As we learned in Molecular Foundations, MDMA-assisted therapy has been shown to be safe for those with chronic PTSD who have not had success with previous treatments (Bouso et al., 2008; Mithoefer et al., 2013). Additionally, MDMA-assisted therapy has been repeatedly shown to provide significant improvement in persons with PTSD, especially when it is moderate to severe (Jerome et al., 2020; Mithoefer et al., 2019; Mithoefer et al., 2011; Oehen et al., 2013).
A Phase 3 randomized, double blind, placebo-controlled trial of MDMA-assisted therapy with 90 participants suffering from severe PTSD and a range of common comorbidities displayed great efficacy from the treatment (Mitchell et al., 2021).
Long-term follow-up has displayed that benefits from the therapy are enduring, for example, lasting an average of 41 months in one study.
Relapse rate has also been shown to be low, for example, being 12.1% a year after treatment in one study
It was also reported that 67% of participants no longer met diagnostic criteria for PTSD (Jerome et al., 2020; Mithoefer et al., 2013).
A longitudinal pooled analysis of six Phase 2 trials displayed that PTSD symptoms were reduced 1-2 months after MDMA-assisted therapy, with symptoms continuing to improve at least 12 months after the treatment, which supported the expansion into Phase 3 trials and led to the FDA granting Breakthrough Therapy designation to this treatment method (Jerome et al., 2020; Mithoefer et al., 2019). Some research has been conducted specifically examining certain populations, such as service-related PTSD in first responders and veterans, where similar positive outcomes have been observed (Mithoefer et al., 2018).
Why is MDMA so effective for treating PTSD?
MDMA's prosocial or "empathogenic" effects have largely been responsible for its use in psychedelic-assisted therapy (Bershad et al., 2016). This medicine can also serve to reduce negative distortion of self-relevant facts, a commonly seen aspect of depressive symptomology (Bershad et al., 2016). Likewise, it is believed that MDMA allows those taking it to speak more freely as a result of the dampening of their fears of social rejection, while attenuating responses to negative social experiences and emotional stimuli.
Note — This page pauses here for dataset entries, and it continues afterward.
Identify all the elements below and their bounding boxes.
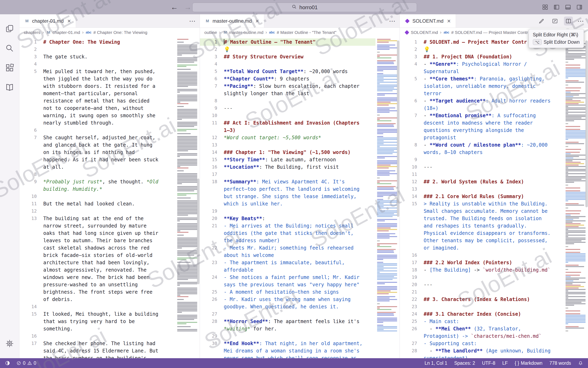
scrollbar[interactable] — [397, 37, 399, 358]
minimap[interactable] — [176, 37, 200, 358]
line-number: 8 — [400, 141, 417, 156]
code-line: 19 — [200, 207, 375, 215]
encoding-setting[interactable]: UTF-8 — [482, 360, 495, 366]
warnings-count: 0 — [34, 360, 36, 366]
forward-button[interactable]: → — [184, 3, 191, 11]
indentation-setting[interactable]: Spaces: 2 — [454, 360, 475, 366]
line-number: 26 — [400, 325, 417, 340]
line-number: 23 — [200, 259, 217, 274]
code-line: 27- Supporting cast: — [400, 340, 564, 347]
open-preview-icon[interactable] — [551, 17, 560, 26]
code-line: 13The building sat at the end of the nar… — [19, 215, 176, 303]
command-center-search[interactable]: horro01 — [192, 3, 417, 12]
soloent-file-icon — [405, 18, 410, 23]
toggle-secondary-sidebar-icon[interactable] — [576, 4, 583, 10]
back-button[interactable]: ← — [171, 3, 178, 11]
tab-master-outline[interactable]: M master-outline.md × — [200, 14, 264, 28]
more-actions-icon[interactable]: ⋯ — [389, 18, 396, 24]
breadcrumb-item[interactable]: SOLOENT.md — [404, 30, 438, 35]
code-line: 14 — [19, 303, 176, 310]
tab-label: master-outline.md — [213, 18, 252, 24]
cursor-position[interactable]: Ln 1, Col 1 — [425, 360, 447, 366]
line-number: 2 — [400, 46, 417, 53]
line-number: 5 — [19, 68, 37, 127]
code-line: 7She caught herself, adjusted her coat, … — [19, 134, 176, 171]
code-line: 14### Chapter 1: "The Viewing" (~1,500 w… — [200, 149, 375, 156]
code-action-lightbulb-icon[interactable]: 💡 — [424, 46, 430, 52]
search-value: horro01 — [299, 4, 318, 11]
extensions-icon[interactable] — [0, 58, 19, 78]
breadcrumb-separator: › — [82, 30, 83, 35]
breadcrumb-separator: › — [265, 30, 267, 35]
symbol-text-icon: abc — [86, 30, 91, 35]
editor-group-outline: M master-outline.md × ⋯ outline›Mmaster-… — [200, 14, 400, 358]
code-editor[interactable]: 1# Chapter One: The Viewing23The gate st… — [19, 37, 176, 358]
code-line: 29 — [200, 332, 375, 340]
word-count[interactable]: 778 words — [549, 360, 571, 366]
minimap[interactable] — [375, 37, 399, 358]
tab-chapter-01[interactable]: M chapter-01.md × — [19, 14, 76, 28]
customize-layout-icon[interactable] — [542, 4, 548, 10]
breadcrumb-item[interactable]: abc# Master Outline - "The Tenant" — [269, 30, 336, 35]
line-number: 17 — [400, 259, 417, 266]
tab-label: SOLOENT.md — [412, 18, 443, 24]
search-sidebar-icon[interactable] — [0, 38, 19, 58]
code-line: 1# Master Outline – "The Tenant" — [200, 38, 375, 46]
settings-gear-icon[interactable] — [0, 334, 19, 353]
line-number: 12 — [200, 134, 217, 141]
explorer-icon[interactable] — [0, 19, 19, 38]
breadcrumb-item[interactable]: Mchapter-01.md — [46, 30, 80, 35]
code-line: 3## 1. Project DNA (Foundation) — [400, 53, 564, 60]
code-line: 4 — [19, 60, 176, 68]
soloent-file-icon — [405, 30, 409, 35]
line-number: 9 — [200, 105, 217, 112]
breadcrumb-item[interactable]: outline — [204, 30, 217, 35]
breadcrumb-item[interactable]: chapters — [24, 30, 40, 35]
notifications-bell-icon[interactable] — [578, 361, 583, 366]
line-number: 1 — [200, 38, 217, 46]
line-number: 18 — [400, 266, 417, 274]
search-icon — [291, 4, 297, 11]
breadcrumb-item[interactable]: Mmaster-outline.md — [223, 30, 263, 35]
toggle-panel-icon[interactable] — [565, 4, 571, 10]
close-tab-icon[interactable]: × — [67, 18, 71, 25]
tab-soloent[interactable]: SOLOENT.md × — [400, 14, 456, 28]
problems-indicator[interactable]: 0 0 — [16, 360, 36, 366]
close-tab-icon[interactable]: × — [255, 18, 259, 25]
line-number: 21 — [200, 222, 217, 244]
more-actions-icon[interactable]: ⋯ — [577, 18, 584, 24]
code-line: 21 — [400, 288, 564, 296]
more-actions-icon[interactable]: ⋯ — [189, 18, 196, 24]
close-tab-icon[interactable]: × — [447, 18, 451, 25]
line-number: 10 — [200, 112, 217, 119]
breadcrumb-item[interactable]: abc# SOLOENT.md — Project Master Contr — [443, 30, 528, 35]
line-number: 19 — [400, 274, 417, 281]
code-editor[interactable]: 1# SOLOENT.md — Project Master Contr2💡3#… — [400, 37, 564, 358]
library-book-icon[interactable] — [0, 78, 19, 97]
scrollbar[interactable] — [585, 37, 588, 358]
language-mode[interactable]: { } Markdown — [515, 360, 543, 366]
breadcrumb-item[interactable]: abc# Chapter One: The Viewing — [86, 30, 147, 35]
scrollbar[interactable] — [197, 37, 200, 358]
markdown-file-icon: M — [24, 18, 30, 24]
toggle-primary-sidebar-icon[interactable] — [553, 4, 560, 10]
line-number: 9 — [400, 156, 417, 163]
minimap[interactable] — [564, 37, 588, 358]
code-editor[interactable]: 1# Master Outline – "The Tenant"2💡3## St… — [200, 37, 375, 358]
code-line: 22- Meets Mr. Kadir; something feels reh… — [200, 244, 375, 259]
code-line: 3## Story Structure Overview — [200, 53, 375, 60]
breadcrumb-separator: › — [43, 30, 44, 35]
line-number: 5 — [200, 68, 217, 75]
code-line: 22## 3. Characters (Index & Relations) — [400, 296, 564, 303]
split-editor-icon[interactable] — [564, 17, 573, 26]
edit-pencil-icon[interactable] — [537, 17, 546, 26]
line-number: 2 — [200, 46, 217, 53]
line-number: 5 — [400, 75, 417, 97]
line-number: 24 — [200, 274, 217, 288]
code-action-lightbulb-icon[interactable]: 💡 — [224, 46, 230, 52]
markdown-file-icon: M — [46, 30, 51, 35]
code-line: 28 - **The Landlord** (Age unknown, Buil… — [400, 347, 564, 358]
theme-toggle-icon[interactable] — [5, 360, 10, 366]
line-number: 3 — [19, 53, 37, 60]
eol-setting[interactable]: LF — [502, 360, 508, 366]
This, of course, has direct implications in a therapeutic setting (Bershad et al., 2016).
MDMA is also thought to have the potential to make a client feel safer and more accepted during therapy, while also fostering greater empathic rapport with the therapist by altering recognition of and response to facial expressions (Bedi et al., 2009; Bershad et al., 2016; Grob & Poland, 2005; Hysek et al., 2012). Some of these effects may be linked to MDMA's capacity to reduce amygdala activity, as amygdala stimulation in animal models has previously been shown to be associated with states of conditioned fear, which resemble PTSD in humans. Reducing activation of the amygdala may serve to enhance interaction with the therapist during MDMA-assisted therapy (Davis & Shi, 1999; Rasmusson & Charney, 1997).
While less robust than the research literature on depression, there is now a growing body of evidence supporting the efficacy of ketamine for PTSD (Feder et al., 2021; Feder et al., 2014). This has led to a general recognition among clinicians that ketamine is a valid treatment choice for PTSD, particularly treatment-refractory PTSD (Cigognini, 2017; Dougherty et al., 2018; Slomski, 2014). Even more so than with depression, effective pharmacological treatments for PTSD are limited, which makes ketamine an increasingly attractive pharmacological option. This is particularly true given the rapid onset of PTSD symptom reduction with single-session ketamine administration (Dougherty et al., 2018).